* [What is required] Once the pictures have been removed, repeat the remainder of the records exactly.

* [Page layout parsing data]
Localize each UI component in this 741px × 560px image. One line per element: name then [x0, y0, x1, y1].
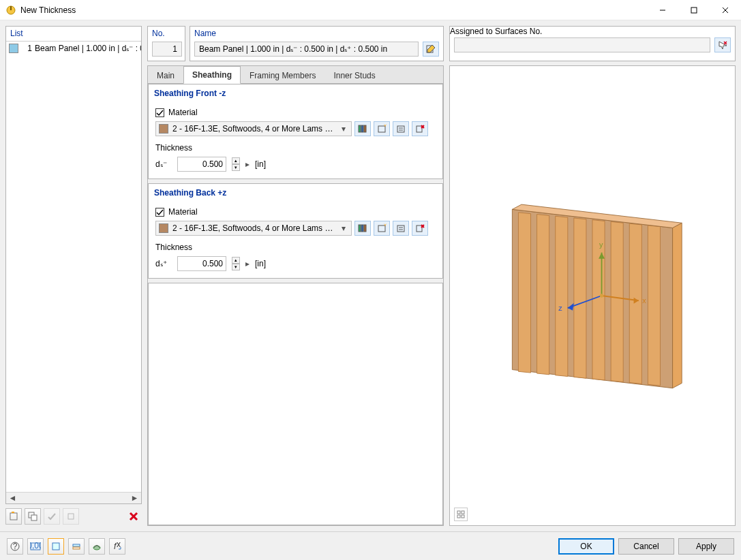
- front-material-library-button[interactable]: [354, 121, 371, 136]
- sheathing-back-title: Sheathing Back +z: [149, 184, 442, 200]
- front-material-edit-button[interactable]: [393, 121, 409, 136]
- front-material-delete-button[interactable]: [412, 121, 428, 136]
- move-item-button: [63, 508, 79, 525]
- svg-text:0,00: 0,00: [30, 542, 41, 550]
- function-button[interactable]: fx: [109, 538, 125, 555]
- svg-rect-15: [361, 125, 363, 132]
- svg-rect-9: [31, 515, 37, 520]
- new-item-button[interactable]: [5, 508, 22, 525]
- front-material-select[interactable]: 2 - 16F-1.3E, Softwoods, 4 or More Lams …: [155, 121, 352, 136]
- front-thickness-spinner[interactable]: ▴▾: [232, 157, 240, 171]
- front-thickness-input[interactable]: 0.500: [177, 157, 226, 172]
- svg-rect-27: [364, 225, 366, 232]
- step-up-icon[interactable]: ▸: [245, 159, 249, 169]
- svg-text:?: ?: [13, 542, 18, 551]
- assigned-input[interactable]: [454, 37, 710, 52]
- maximize-button[interactable]: [678, 0, 710, 20]
- preview-3d[interactable]: x y z: [449, 65, 736, 526]
- svg-rect-33: [417, 225, 422, 232]
- ok-button[interactable]: OK: [558, 538, 614, 555]
- svg-rect-64: [52, 543, 59, 550]
- svg-marker-44: [611, 221, 623, 382]
- left-panel: List 1 Beam Panel | 1.000 in | dₛ⁻ : 0.5…: [5, 26, 142, 526]
- back-material-library-button[interactable]: [354, 221, 371, 236]
- help-button[interactable]: ?: [7, 538, 23, 555]
- sheathing-front-title: Sheathing Front -z: [149, 84, 442, 101]
- front-material-checkbox[interactable]: [155, 108, 164, 117]
- name-input[interactable]: Beam Panel | 1.000 in | dₛ⁻ : 0.500 in |…: [194, 42, 419, 57]
- preview-options-button[interactable]: [454, 508, 468, 521]
- edit-name-button[interactable]: [423, 42, 439, 57]
- axis-y-label: y: [599, 240, 603, 249]
- front-thickness-label: Thickness: [155, 143, 436, 153]
- front-material-label: Material: [168, 108, 198, 117]
- sheathing-front-group: Sheathing Front -z Material 2 - 16F-1.3E…: [148, 84, 443, 179]
- svg-rect-57: [462, 511, 464, 514]
- view-button[interactable]: [48, 538, 64, 555]
- back-material-checkbox[interactable]: [155, 208, 164, 217]
- sheathing-back-group: Sheathing Back +z Material 2 - 16F-1.3E,…: [148, 183, 443, 279]
- list-item[interactable]: 1 Beam Panel | 1.000 in | dₛ⁻ : 0.50: [6, 42, 141, 55]
- number-group: No.: [147, 26, 185, 61]
- render-button[interactable]: [89, 538, 105, 555]
- copy-item-button[interactable]: [25, 508, 41, 525]
- svg-rect-26: [361, 225, 363, 232]
- svg-rect-28: [378, 225, 385, 232]
- svg-rect-65: [73, 544, 80, 546]
- assigned-group: Assigned to Surfaces No.: [449, 26, 736, 61]
- back-material-edit-button[interactable]: [393, 221, 409, 236]
- list-header: List: [6, 27, 141, 42]
- back-thickness-label: Thickness: [155, 243, 436, 252]
- svg-rect-66: [73, 547, 80, 549]
- titlebar: New Thickness: [0, 0, 741, 20]
- front-thickness-symbol: dₛ⁻: [155, 159, 172, 169]
- axis-z-label: z: [558, 304, 562, 312]
- layers-button[interactable]: [68, 538, 85, 555]
- tab-main[interactable]: Main: [148, 67, 183, 84]
- list-item-text: Beam Panel | 1.000 in | dₛ⁻ : 0.50: [35, 44, 141, 53]
- back-material-delete-button[interactable]: [412, 221, 428, 236]
- number-input[interactable]: [152, 42, 182, 57]
- tab-strip: Main Sheathing Framing Members Inner Stu…: [148, 66, 443, 84]
- scroll-left-icon[interactable]: ◄: [7, 494, 18, 503]
- back-thickness-spinner[interactable]: ▴▾: [232, 257, 240, 270]
- back-material-label: Material: [168, 207, 198, 217]
- chevron-down-icon: ▾: [339, 124, 348, 134]
- svg-rect-19: [397, 126, 404, 132]
- pick-surface-button[interactable]: [714, 37, 731, 52]
- minimize-button[interactable]: [647, 0, 678, 20]
- scroll-right-icon[interactable]: ►: [130, 494, 140, 503]
- empty-group: [148, 283, 443, 525]
- apply-button[interactable]: Apply: [678, 538, 734, 555]
- back-thickness-input[interactable]: 0.500: [177, 256, 226, 271]
- assigned-label: Assigned to Surfaces No.: [450, 27, 735, 36]
- chevron-down-icon: ▾: [339, 223, 348, 233]
- tab-inner-studs[interactable]: Inner Studs: [324, 67, 384, 84]
- back-material-select[interactable]: 2 - 16F-1.3E, Softwoods, 4 or More Lams …: [155, 221, 352, 236]
- back-thickness-unit: [in]: [255, 259, 266, 268]
- svg-marker-39: [518, 213, 530, 373]
- front-material-new-button[interactable]: [374, 121, 390, 136]
- svg-rect-22: [417, 126, 422, 132]
- svg-marker-46: [648, 225, 660, 386]
- material-swatch-icon: [159, 223, 168, 233]
- svg-rect-17: [378, 126, 385, 132]
- tab-sheathing[interactable]: Sheathing: [183, 66, 241, 84]
- tab-framing-members[interactable]: Framing Members: [241, 67, 324, 84]
- back-material-new-button[interactable]: [374, 221, 390, 236]
- svg-rect-58: [457, 515, 460, 518]
- close-button[interactable]: [710, 0, 741, 20]
- svg-rect-25: [359, 225, 361, 232]
- cancel-button[interactable]: Cancel: [618, 538, 674, 555]
- list-item-swatch: [9, 44, 18, 53]
- number-label: No.: [148, 27, 185, 40]
- svg-rect-56: [457, 511, 460, 514]
- delete-item-button[interactable]: [125, 508, 142, 525]
- step-up-icon[interactable]: ▸: [245, 259, 249, 268]
- units-button[interactable]: 0,00: [27, 538, 44, 555]
- material-swatch-icon: [159, 124, 168, 134]
- svg-marker-47: [673, 223, 682, 388]
- svg-rect-14: [359, 125, 361, 132]
- bottom-toolbar: ? 0,00 fx OK Cancel Apply: [0, 531, 741, 560]
- list-horizontal-scrollbar[interactable]: ◄ ►: [6, 492, 141, 503]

* [Solution to the problem]
Localize each UI component in this 741px × 560px image. One line per element: name then [x0, y0, x1, y1].
- front-material-library-button[interactable]: [354, 121, 371, 136]
- sheathing-back-title: Sheathing Back +z: [149, 184, 442, 200]
- front-material-edit-button[interactable]: [393, 121, 409, 136]
- front-material-delete-button[interactable]: [412, 121, 428, 136]
- move-item-button: [63, 508, 79, 525]
- svg-text:0,00: 0,00: [30, 542, 41, 550]
- function-button[interactable]: fx: [109, 538, 125, 555]
- svg-rect-15: [361, 125, 363, 132]
- svg-rect-9: [31, 515, 37, 520]
- new-item-button[interactable]: [5, 508, 22, 525]
- front-material-select[interactable]: 2 - 16F-1.3E, Softwoods, 4 or More Lams …: [155, 121, 352, 136]
- front-thickness-spinner[interactable]: ▴▾: [232, 157, 240, 171]
- front-thickness-input[interactable]: 0.500: [177, 157, 226, 172]
- svg-rect-27: [364, 225, 366, 232]
- step-up-icon[interactable]: ▸: [245, 159, 249, 169]
- svg-text:?: ?: [13, 542, 18, 551]
- assigned-input[interactable]: [454, 37, 710, 52]
- maximize-button[interactable]: [678, 0, 710, 20]
- preview-3d[interactable]: x y z: [449, 65, 736, 526]
- svg-rect-33: [417, 225, 422, 232]
- ok-button[interactable]: OK: [558, 538, 614, 555]
- svg-rect-64: [52, 543, 59, 550]
- svg-marker-44: [611, 221, 623, 382]
- left-panel: List 1 Beam Panel | 1.000 in | dₛ⁻ : 0.5…: [5, 26, 142, 526]
- back-material-library-button[interactable]: [354, 221, 371, 236]
- help-button[interactable]: ?: [7, 538, 23, 555]
- sheathing-front-title: Sheathing Front -z: [149, 84, 442, 101]
- front-material-checkbox[interactable]: [155, 108, 164, 117]
- name-input[interactable]: Beam Panel | 1.000 in | dₛ⁻ : 0.500 in |…: [194, 42, 419, 57]
- preview-options-button[interactable]: [454, 508, 468, 521]
- edit-name-button[interactable]: [423, 42, 439, 57]
- axis-y-label: y: [599, 240, 603, 249]
- front-thickness-label: Thickness: [155, 143, 436, 153]
- front-material-label: Material: [168, 108, 198, 117]
- sheathing-front-group: Sheathing Front -z Material 2 - 16F-1.3E…: [148, 84, 443, 179]
- svg-rect-57: [462, 511, 464, 514]
- view-button[interactable]: [48, 538, 64, 555]
- back-material-checkbox[interactable]: [155, 208, 164, 217]
- sheathing-back-group: Sheathing Back +z Material 2 - 16F-1.3E,…: [148, 183, 443, 279]
- list-item[interactable]: 1 Beam Panel | 1.000 in | dₛ⁻ : 0.50: [6, 42, 141, 55]
- number-group: No.: [147, 26, 185, 61]
- render-button[interactable]: [89, 538, 105, 555]
- copy-item-button[interactable]: [25, 508, 41, 525]
- svg-rect-26: [361, 225, 363, 232]
- svg-rect-28: [378, 225, 385, 232]
- svg-rect-65: [73, 544, 80, 546]
- assigned-group: Assigned to Surfaces No.: [449, 26, 736, 61]
- back-material-edit-button[interactable]: [393, 221, 409, 236]
- list-header: List: [6, 27, 141, 42]
- back-thickness-label: Thickness: [155, 243, 436, 252]
- svg-rect-66: [73, 547, 80, 549]
- titlebar: New Thickness: [0, 0, 741, 20]
- front-thickness-symbol: dₛ⁻: [155, 159, 172, 169]
- axis-z-label: z: [558, 304, 562, 312]
- layers-button[interactable]: [68, 538, 85, 555]
- tab-main[interactable]: Main: [148, 67, 183, 84]
- list-item-text: Beam Panel | 1.000 in | dₛ⁻ : 0.50: [35, 44, 141, 53]
- back-material-delete-button[interactable]: [412, 221, 428, 236]
- number-input[interactable]: [152, 42, 182, 57]
- tab-strip: Main Sheathing Framing Members Inner Stu…: [148, 66, 443, 84]
- scroll-left-icon[interactable]: ◄: [7, 494, 18, 503]
- back-thickness-spinner[interactable]: ▴▾: [232, 257, 240, 270]
- back-material-label: Material: [168, 207, 198, 217]
- chevron-down-icon: ▾: [339, 124, 348, 134]
- svg-rect-19: [397, 126, 404, 132]
- pick-surface-button[interactable]: [714, 37, 731, 52]
- minimize-button[interactable]: [647, 0, 678, 20]
- scroll-right-icon[interactable]: ►: [130, 494, 140, 503]
- empty-group: [148, 283, 443, 525]
- apply-button[interactable]: Apply: [678, 538, 734, 555]
- back-thickness-input[interactable]: 0.500: [177, 256, 226, 271]
- assigned-label: Assigned to Surfaces No.: [450, 27, 735, 36]
- chevron-down-icon: ▾: [339, 223, 348, 233]
- tab-inner-studs[interactable]: Inner Studs: [324, 67, 384, 84]
- back-material-select[interactable]: 2 - 16F-1.3E, Softwoods, 4 or More Lams …: [155, 221, 352, 236]
- back-thickness-unit: [in]: [255, 259, 266, 268]
- svg-marker-39: [518, 213, 530, 373]
- front-material-new-button[interactable]: [374, 121, 390, 136]
- svg-rect-22: [417, 126, 422, 132]
- svg-marker-46: [648, 225, 660, 386]
- material-swatch-icon: [159, 223, 168, 233]
- svg-rect-17: [378, 126, 385, 132]
- tab-sheathing[interactable]: Sheathing: [183, 66, 241, 84]
- tab-framing-members[interactable]: Framing Members: [241, 67, 324, 84]
- back-material-new-button[interactable]: [374, 221, 390, 236]
- svg-rect-58: [457, 515, 460, 518]
- close-button[interactable]: [710, 0, 741, 20]
- svg-rect-25: [359, 225, 361, 232]
- cancel-button[interactable]: Cancel: [618, 538, 674, 555]
- list-item-swatch: [9, 44, 18, 53]
- number-label: No.: [148, 27, 185, 40]
- svg-rect-56: [457, 511, 460, 514]
- delete-item-button[interactable]: [125, 508, 142, 525]
- step-up-icon[interactable]: ▸: [245, 259, 249, 268]
- units-button[interactable]: 0,00: [27, 538, 44, 555]
- material-swatch-icon: [159, 124, 168, 134]
- svg-marker-47: [673, 223, 682, 388]
- svg-rect-14: [359, 125, 361, 132]
- bottom-toolbar: ? 0,00 fx OK Cancel Apply: [0, 531, 741, 560]
- list-horizontal-scrollbar[interactable]: ◄ ►: [6, 492, 141, 503]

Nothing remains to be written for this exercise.